Two Passing Ships on the Sea: A Graduation Reflection
In 2017, a new college graduate, I moved out of my parents’ home to Beijing, China. It has been a wonderful journey that has taught me many things about life. Now, in my career as a teacher, I face a farewell to my first graduating class. It has given me pause to reflect on where I was when I first embarked on a journey similar to the one they are now preparing for. In what state of life was I when I first came here? And how will my students’ experience be different?

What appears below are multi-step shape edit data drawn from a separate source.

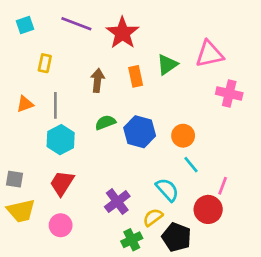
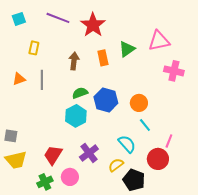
cyan hexagon: (61, 140) -> (76, 116), moved
red trapezoid: (62, 183) -> (53, 155), moved
pink circle: (61, 225) -> (70, 177), moved
green cross: (132, 240) -> (45, 182), moved

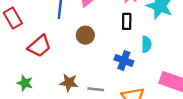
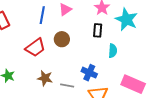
red trapezoid: (39, 46) -> (35, 47), moved
blue cross: (124, 60) -> (89, 73), moved

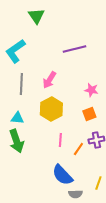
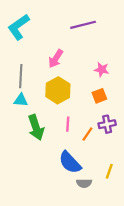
gray line: (21, 84) -> (21, 76), moved
green arrow: (16, 141) -> (36, 127), moved

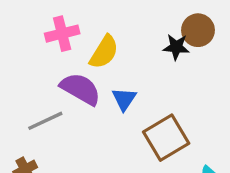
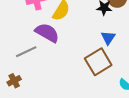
blue triangle: (124, 99) -> (108, 38), moved

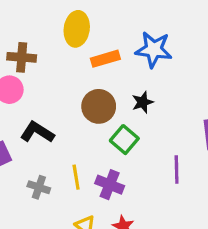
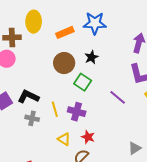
yellow ellipse: (77, 29) -> (34, 22), moved
black L-shape: (37, 132) -> (28, 97), moved
purple line: (177, 170) -> (118, 97), turned -42

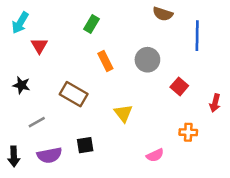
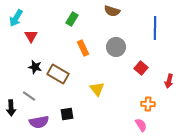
brown semicircle: (163, 14) -> (112, 11), moved
black star: (21, 85) -> (35, 67), moved
gray line: (37, 122) -> (29, 96), turned 64
pink semicircle: (155, 155) -> (141, 125), moved, turned -96
black arrow: (14, 156) -> (11, 108), moved

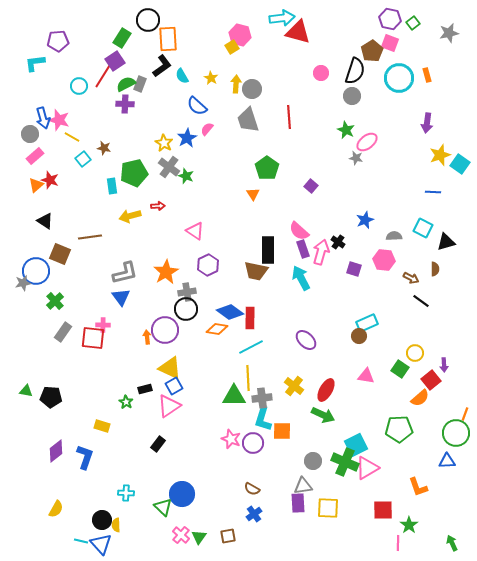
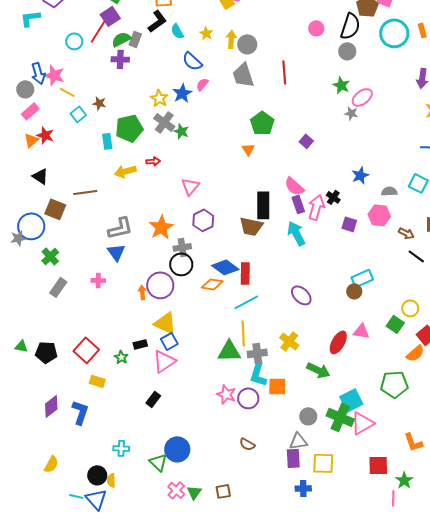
pink triangle: (195, 231) -> (190, 186), turned 36
red square: (93, 338) -> (86, 350), moved, turned 35
red ellipse: (326, 390) -> (338, 342), moved
blue cross: (254, 514) -> (303, 488), moved, turned 35

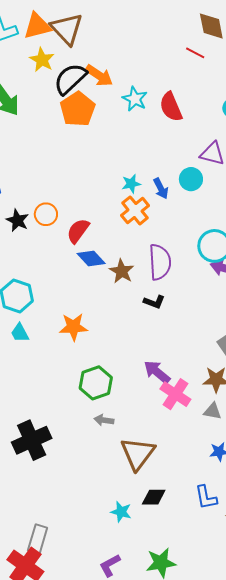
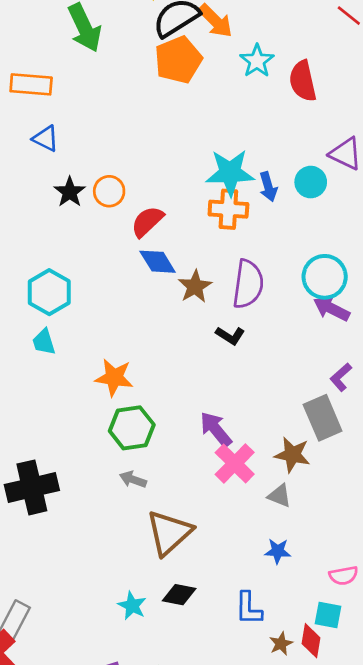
cyan star: (131, 184) -> (230, 173), size x1.8
orange cross: (135, 210) -> (228, 209), turned 32
orange star: (73, 327) -> (114, 378), moved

Where I was when I moved out on my own
I really started living for myself when I graduated from Boise State with my degree in English Linguistics. Unlike most of my classmates, I commuted to school instead of staying in the dorms—a decision that, while economical, I regret. I would have learned more about myself and built stronger relationships had I moved out earlier. Because I was so anxious about relationships and social skills, this would have made the biggest difference in helping me overcome my perceived shortcomings. That said, when I moved to China, I was still quite young and had ample opportunity to meet new people and try new things—though a bit behind the curve as I was.
Life skills
I moved out into the great unknown—China. You could say I’d had enough of home life and wanted to see something different. China is as different as it gets in some ways. But while I had learned enough life skills to make sure I didn’t starve or end up living on the streets, there were many areas where I didn’t have my act together.
My wife will tell you about the first time she visited my apartment and discovered the mountain of unwashed laundry on the floor of my balcony. Yes, I knew how to do laundry, but there were lots of habits I hadn’t learned. It’s funny when I look back on it, but there wasn’t much excuse for it.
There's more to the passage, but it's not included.